> _DESCRIPTION OF THE TASK_
Pull every line containing "dung" from the data.

> _INPUT_
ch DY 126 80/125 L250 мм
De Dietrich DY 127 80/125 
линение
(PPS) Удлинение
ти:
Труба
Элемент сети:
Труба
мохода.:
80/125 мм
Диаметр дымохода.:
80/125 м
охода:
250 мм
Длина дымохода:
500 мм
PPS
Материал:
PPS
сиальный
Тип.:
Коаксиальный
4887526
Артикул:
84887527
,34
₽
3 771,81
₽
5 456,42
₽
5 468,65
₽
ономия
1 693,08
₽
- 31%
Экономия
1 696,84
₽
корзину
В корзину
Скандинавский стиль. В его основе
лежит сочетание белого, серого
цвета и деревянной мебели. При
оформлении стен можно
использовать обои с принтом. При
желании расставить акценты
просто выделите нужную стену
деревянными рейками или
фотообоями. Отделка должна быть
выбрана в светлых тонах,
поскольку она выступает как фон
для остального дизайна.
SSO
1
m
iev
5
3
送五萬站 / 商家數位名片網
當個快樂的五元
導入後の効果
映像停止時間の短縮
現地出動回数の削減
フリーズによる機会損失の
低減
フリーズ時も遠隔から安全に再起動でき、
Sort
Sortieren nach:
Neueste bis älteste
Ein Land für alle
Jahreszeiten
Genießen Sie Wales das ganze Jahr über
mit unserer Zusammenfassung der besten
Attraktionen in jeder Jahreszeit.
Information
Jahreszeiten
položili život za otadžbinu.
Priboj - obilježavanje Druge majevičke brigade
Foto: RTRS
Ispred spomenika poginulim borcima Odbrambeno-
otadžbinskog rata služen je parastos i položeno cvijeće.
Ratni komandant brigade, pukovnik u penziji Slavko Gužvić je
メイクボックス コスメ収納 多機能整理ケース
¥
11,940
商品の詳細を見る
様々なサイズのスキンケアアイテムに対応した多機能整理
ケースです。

==

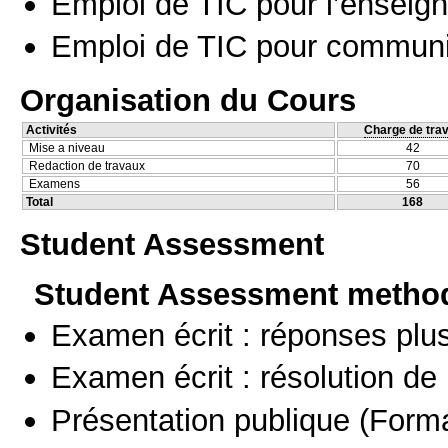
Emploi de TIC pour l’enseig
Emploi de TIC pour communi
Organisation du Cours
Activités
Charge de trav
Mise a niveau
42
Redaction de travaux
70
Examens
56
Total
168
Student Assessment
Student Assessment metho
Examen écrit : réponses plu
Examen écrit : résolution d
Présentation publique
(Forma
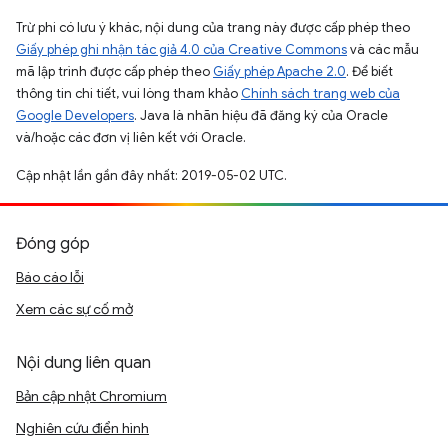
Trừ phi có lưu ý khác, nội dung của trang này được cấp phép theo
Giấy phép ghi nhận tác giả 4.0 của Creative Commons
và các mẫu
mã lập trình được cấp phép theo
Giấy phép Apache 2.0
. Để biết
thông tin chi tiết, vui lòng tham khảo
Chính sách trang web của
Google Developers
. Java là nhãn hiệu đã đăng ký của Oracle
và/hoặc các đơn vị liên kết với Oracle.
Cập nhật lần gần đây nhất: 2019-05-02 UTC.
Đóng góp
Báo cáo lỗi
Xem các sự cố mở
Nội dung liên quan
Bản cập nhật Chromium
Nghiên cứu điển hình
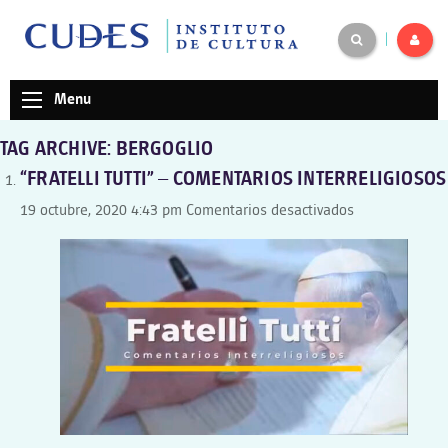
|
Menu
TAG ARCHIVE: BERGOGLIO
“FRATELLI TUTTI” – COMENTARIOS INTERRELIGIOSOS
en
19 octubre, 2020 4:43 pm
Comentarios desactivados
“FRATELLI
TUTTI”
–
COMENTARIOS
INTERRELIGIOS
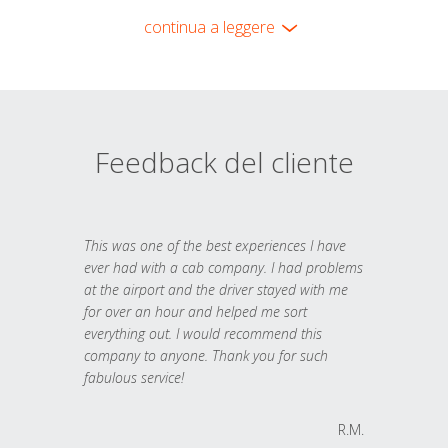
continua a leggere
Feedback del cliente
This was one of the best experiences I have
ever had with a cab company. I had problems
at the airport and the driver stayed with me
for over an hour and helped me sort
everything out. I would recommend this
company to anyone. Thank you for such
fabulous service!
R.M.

* * *

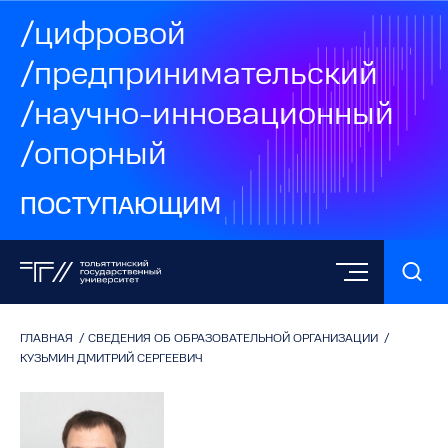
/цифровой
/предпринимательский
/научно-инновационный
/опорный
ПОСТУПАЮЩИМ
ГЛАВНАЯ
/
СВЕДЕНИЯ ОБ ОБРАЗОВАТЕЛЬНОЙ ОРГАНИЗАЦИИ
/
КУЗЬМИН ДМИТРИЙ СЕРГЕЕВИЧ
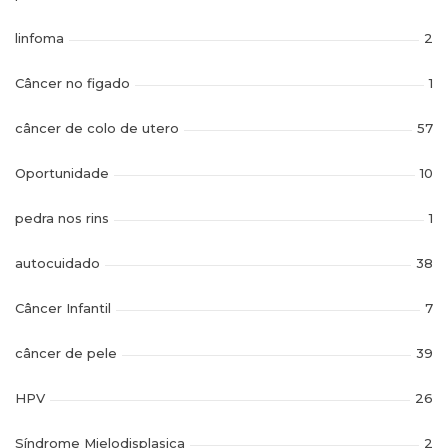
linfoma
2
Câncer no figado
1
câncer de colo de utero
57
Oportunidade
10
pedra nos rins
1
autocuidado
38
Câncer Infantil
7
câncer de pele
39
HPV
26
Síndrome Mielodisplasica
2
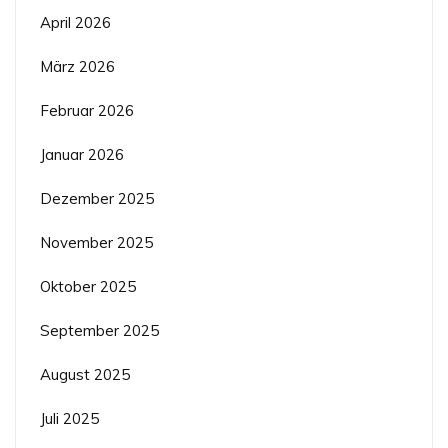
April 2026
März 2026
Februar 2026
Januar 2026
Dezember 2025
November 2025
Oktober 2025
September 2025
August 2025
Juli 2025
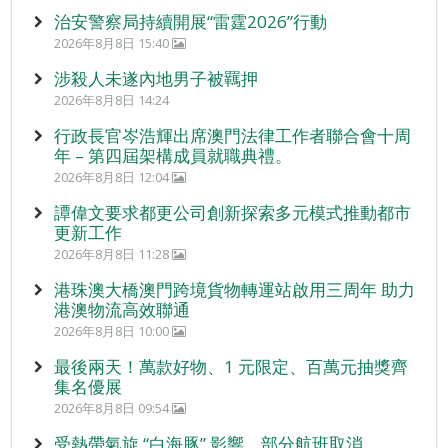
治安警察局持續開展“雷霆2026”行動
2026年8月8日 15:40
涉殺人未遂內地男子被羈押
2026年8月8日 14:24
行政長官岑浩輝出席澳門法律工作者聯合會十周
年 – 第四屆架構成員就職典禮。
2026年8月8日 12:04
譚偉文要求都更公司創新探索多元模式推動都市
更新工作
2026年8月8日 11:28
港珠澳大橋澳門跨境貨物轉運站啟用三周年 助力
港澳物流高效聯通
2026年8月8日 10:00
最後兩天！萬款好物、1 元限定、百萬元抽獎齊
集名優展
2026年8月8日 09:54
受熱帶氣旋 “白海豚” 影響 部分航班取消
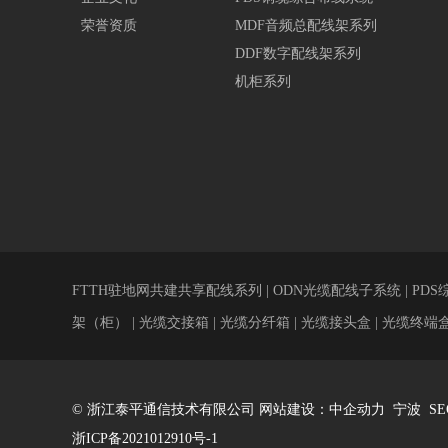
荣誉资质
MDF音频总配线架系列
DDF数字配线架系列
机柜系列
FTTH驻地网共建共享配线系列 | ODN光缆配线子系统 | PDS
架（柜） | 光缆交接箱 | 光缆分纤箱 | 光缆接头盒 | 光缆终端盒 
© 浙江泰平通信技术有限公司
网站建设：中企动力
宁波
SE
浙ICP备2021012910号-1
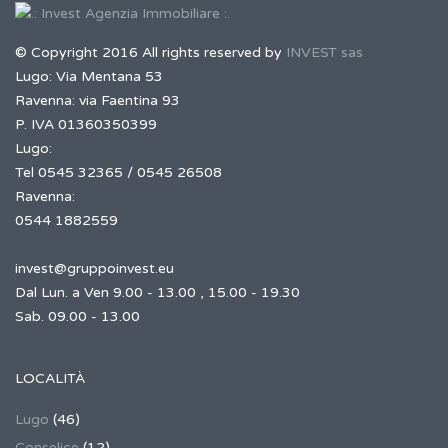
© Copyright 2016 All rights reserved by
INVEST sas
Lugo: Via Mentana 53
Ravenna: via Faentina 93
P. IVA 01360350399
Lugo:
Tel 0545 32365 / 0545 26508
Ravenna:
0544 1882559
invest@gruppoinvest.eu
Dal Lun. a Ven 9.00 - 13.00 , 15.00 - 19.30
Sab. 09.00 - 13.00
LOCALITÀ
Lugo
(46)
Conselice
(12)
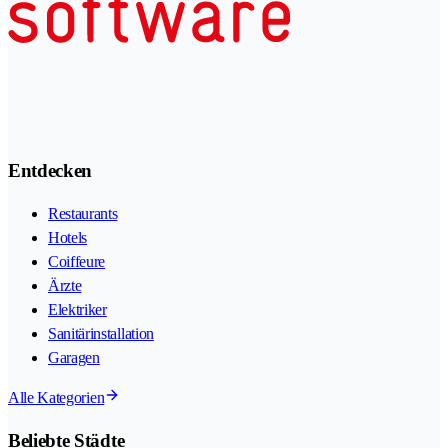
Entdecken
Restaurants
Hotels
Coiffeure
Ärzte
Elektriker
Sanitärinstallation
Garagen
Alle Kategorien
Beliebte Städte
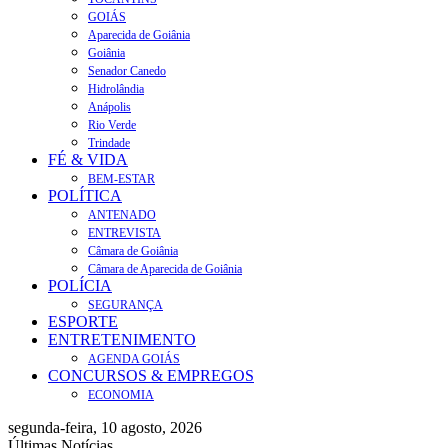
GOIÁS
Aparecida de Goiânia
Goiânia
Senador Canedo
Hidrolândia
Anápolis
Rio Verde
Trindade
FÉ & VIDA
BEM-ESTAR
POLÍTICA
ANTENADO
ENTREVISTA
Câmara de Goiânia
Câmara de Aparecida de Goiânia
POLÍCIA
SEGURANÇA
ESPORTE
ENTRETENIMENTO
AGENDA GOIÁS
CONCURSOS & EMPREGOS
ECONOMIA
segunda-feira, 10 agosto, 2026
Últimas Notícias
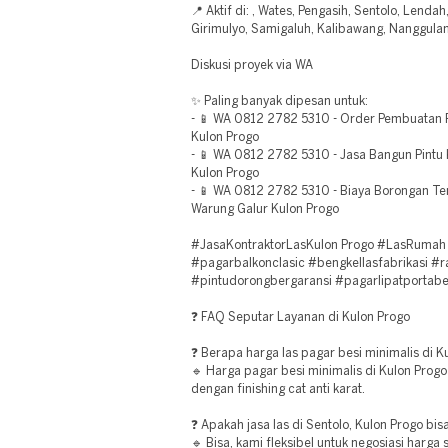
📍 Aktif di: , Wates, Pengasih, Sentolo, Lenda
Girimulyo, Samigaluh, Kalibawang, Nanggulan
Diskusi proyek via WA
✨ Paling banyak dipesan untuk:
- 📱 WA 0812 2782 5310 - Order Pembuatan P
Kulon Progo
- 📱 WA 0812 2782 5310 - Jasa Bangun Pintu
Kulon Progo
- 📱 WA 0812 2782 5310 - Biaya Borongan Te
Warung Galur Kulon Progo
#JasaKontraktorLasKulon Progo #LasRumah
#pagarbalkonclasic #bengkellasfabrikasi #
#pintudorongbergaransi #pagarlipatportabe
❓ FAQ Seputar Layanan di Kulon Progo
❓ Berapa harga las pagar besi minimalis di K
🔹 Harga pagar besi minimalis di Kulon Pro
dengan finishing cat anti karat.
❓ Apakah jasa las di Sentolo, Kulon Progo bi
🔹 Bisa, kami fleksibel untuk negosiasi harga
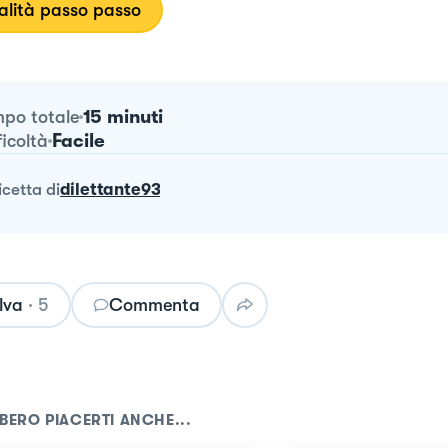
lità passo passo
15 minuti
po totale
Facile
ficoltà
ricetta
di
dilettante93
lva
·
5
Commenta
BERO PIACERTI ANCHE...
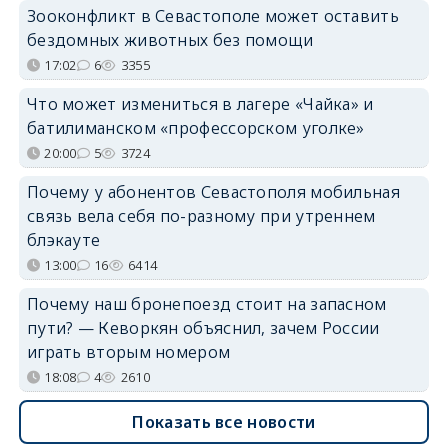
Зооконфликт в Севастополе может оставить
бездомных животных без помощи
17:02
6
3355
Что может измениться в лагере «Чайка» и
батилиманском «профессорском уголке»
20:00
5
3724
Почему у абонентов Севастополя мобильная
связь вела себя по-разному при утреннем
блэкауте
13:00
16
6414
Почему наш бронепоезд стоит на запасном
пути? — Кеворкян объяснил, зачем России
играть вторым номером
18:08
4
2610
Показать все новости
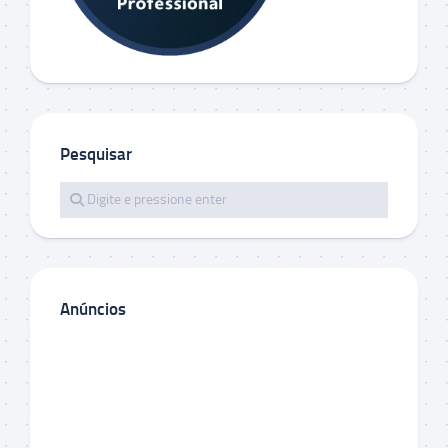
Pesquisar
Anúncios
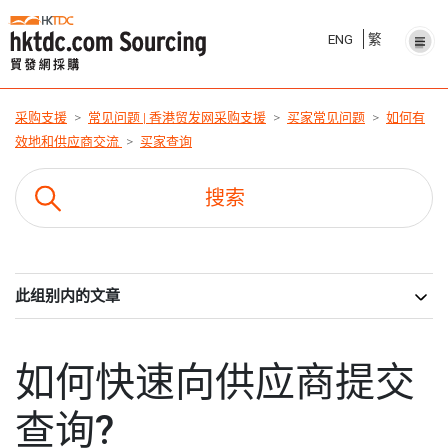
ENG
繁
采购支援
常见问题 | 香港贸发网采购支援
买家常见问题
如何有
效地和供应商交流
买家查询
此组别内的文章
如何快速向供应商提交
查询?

> _OUTPUT FOR THIS EXERCISE_
Trừ phi có lưu ý khác, nội dung của trang này được cấp phép theo
Nội dung liên quan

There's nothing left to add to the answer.